Exposed hydrophobic solvent-accessible surface area (SASA) and potential binding of additional CaMs. (A) Time evolution of hydrophobic SASA during the stretching simulation PIC-sr-1 and the subsequent relaxation simulation PIC-re-1. The forced unfolding of the PT domain results in a large increase of hydrophobic SASA. (Inset) Extended PT domain and the IQ motif in surface representation, colored by residue type (blue, positively charged; red, negatively charged; green, hydrophilic; white, hydrophobic); IQ-bound CaM (yellow, cartoon representation). (B) Sequence alignment of myosin VI PT domains from several species.

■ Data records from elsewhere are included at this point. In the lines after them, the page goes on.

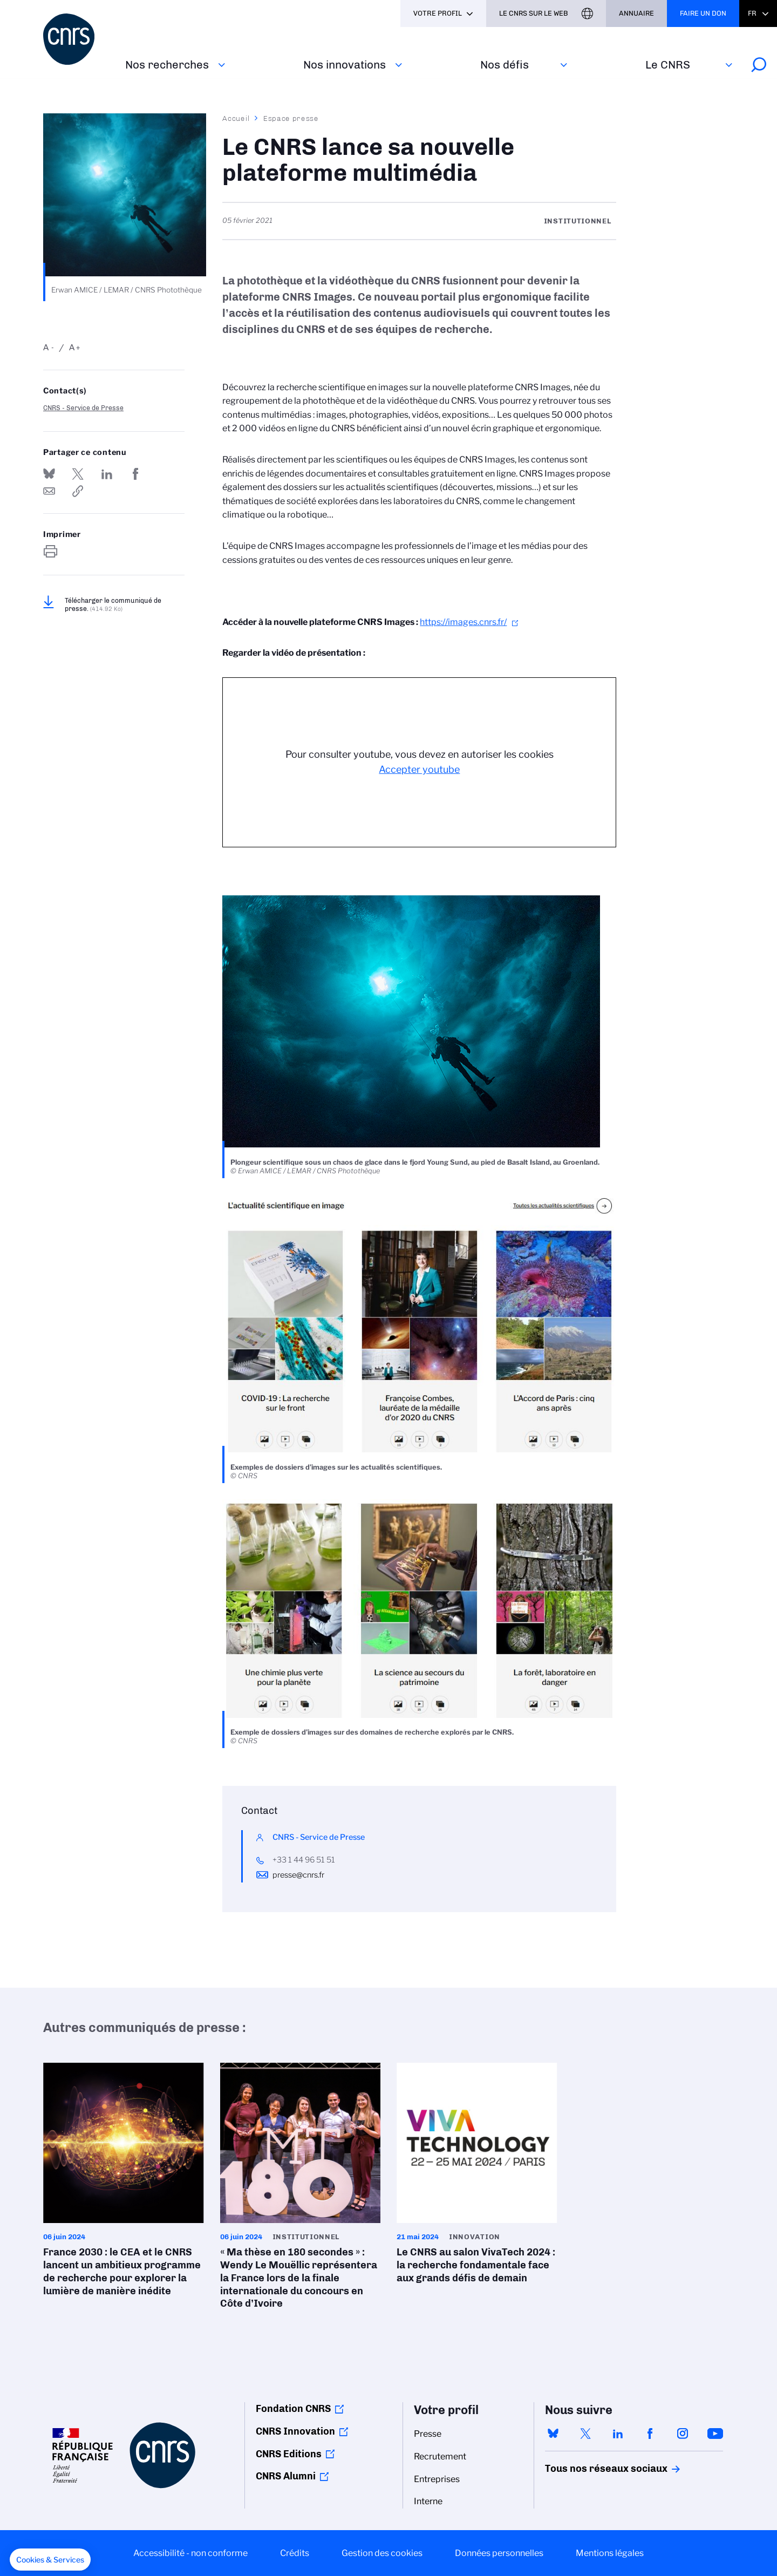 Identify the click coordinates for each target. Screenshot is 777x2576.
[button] (50, 2559)
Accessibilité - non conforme (190, 2553)
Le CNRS (667, 64)
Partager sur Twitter (78, 474)
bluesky (553, 2433)
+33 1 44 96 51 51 (303, 1860)
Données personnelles (499, 2553)
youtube (715, 2433)
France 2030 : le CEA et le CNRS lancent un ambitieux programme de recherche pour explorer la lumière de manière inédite (123, 2183)
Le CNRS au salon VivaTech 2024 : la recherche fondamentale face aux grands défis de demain (477, 2176)
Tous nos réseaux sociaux (587, 2469)
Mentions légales (610, 2553)
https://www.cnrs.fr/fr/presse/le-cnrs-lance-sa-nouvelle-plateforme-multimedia (78, 491)
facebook (650, 2433)
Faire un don (703, 13)
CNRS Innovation (295, 2431)
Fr (752, 13)
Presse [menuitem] (427, 2434)
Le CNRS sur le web (533, 13)
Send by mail (49, 491)
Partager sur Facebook (135, 474)
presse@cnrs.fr (298, 1875)
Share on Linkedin (107, 474)
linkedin (618, 2433)
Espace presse (291, 118)
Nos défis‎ (504, 64)
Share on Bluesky (49, 474)
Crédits (294, 2553)
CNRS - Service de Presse (83, 408)
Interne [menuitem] (428, 2501)
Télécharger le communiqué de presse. (113, 604)
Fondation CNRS (293, 2409)
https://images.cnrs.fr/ (463, 622)
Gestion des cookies (382, 2553)
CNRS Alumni (286, 2476)
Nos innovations (344, 64)
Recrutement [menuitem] (440, 2456)
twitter (585, 2433)
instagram (682, 2433)
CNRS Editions (289, 2454)
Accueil (236, 118)
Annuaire (636, 13)
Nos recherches (167, 64)
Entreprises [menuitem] (437, 2479) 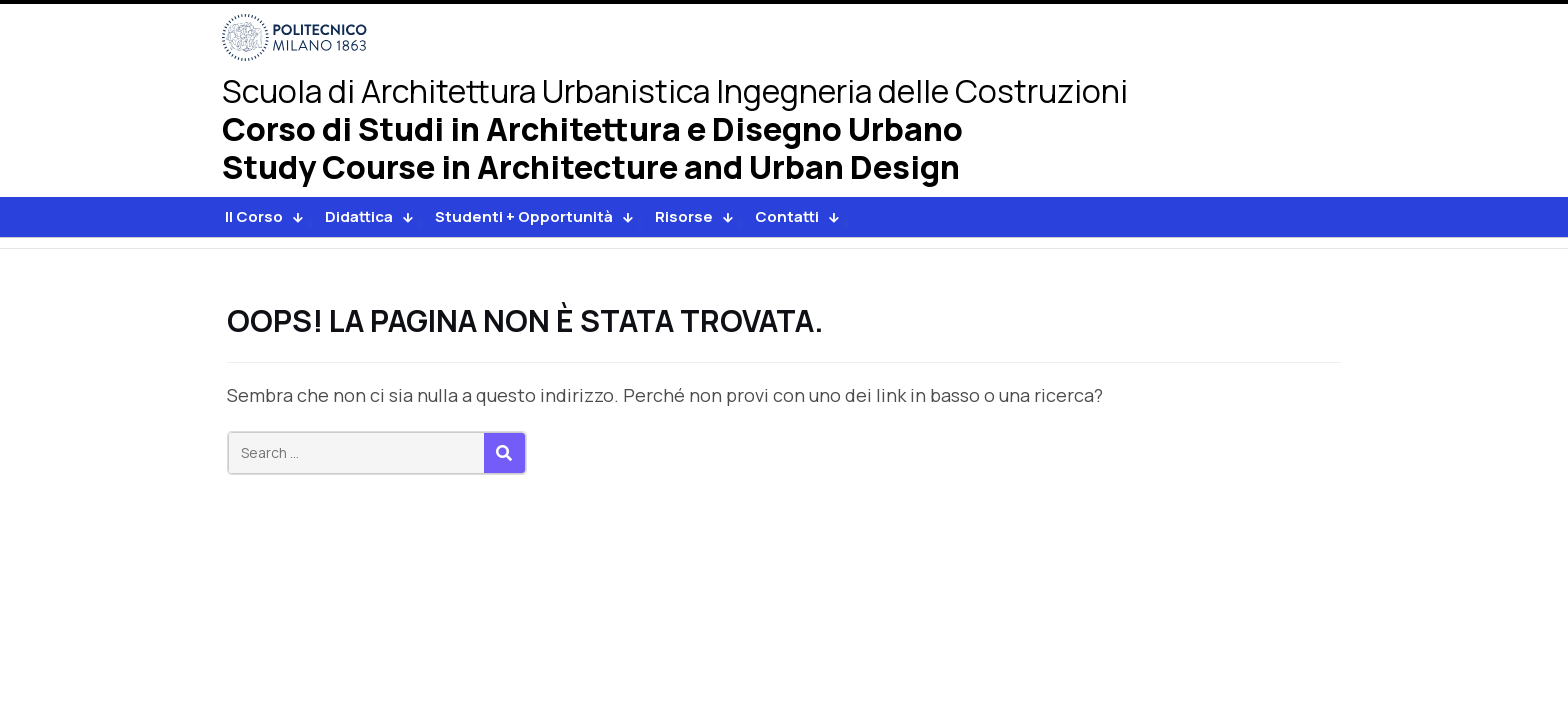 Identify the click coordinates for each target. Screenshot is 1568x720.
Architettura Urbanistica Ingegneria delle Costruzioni (675, 91)
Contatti (787, 216)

This study involves the PT domain from Sus scrofa and the S. scrofa myosin VI sequence 834–913 was used for alignment. The alignment was performed using MultiSeq (75), implemented as a plugin in VMD (33). The residues are colored by residue type as in panel A. (Shaded areas) Sequence conservation among all nine sequences. (Lighter-shaded areas) Sequence conservation among more than seven of the nine sequences examined. CaM binding motifs identified are labeled, and the charges of the sequence given (note that for the 1-5-10 motif, the total charge includes contributions from three additional residues preceding the motif (67)). (C) Location of the 1-8-14 and 1-5-10 motifs highlighted in the PT domain. Two transparent purple areas depict the motifs, located at the loop regions. (Cyan) IQ-domain; (yellow) apo-CaM; and (blue) extended PT domain.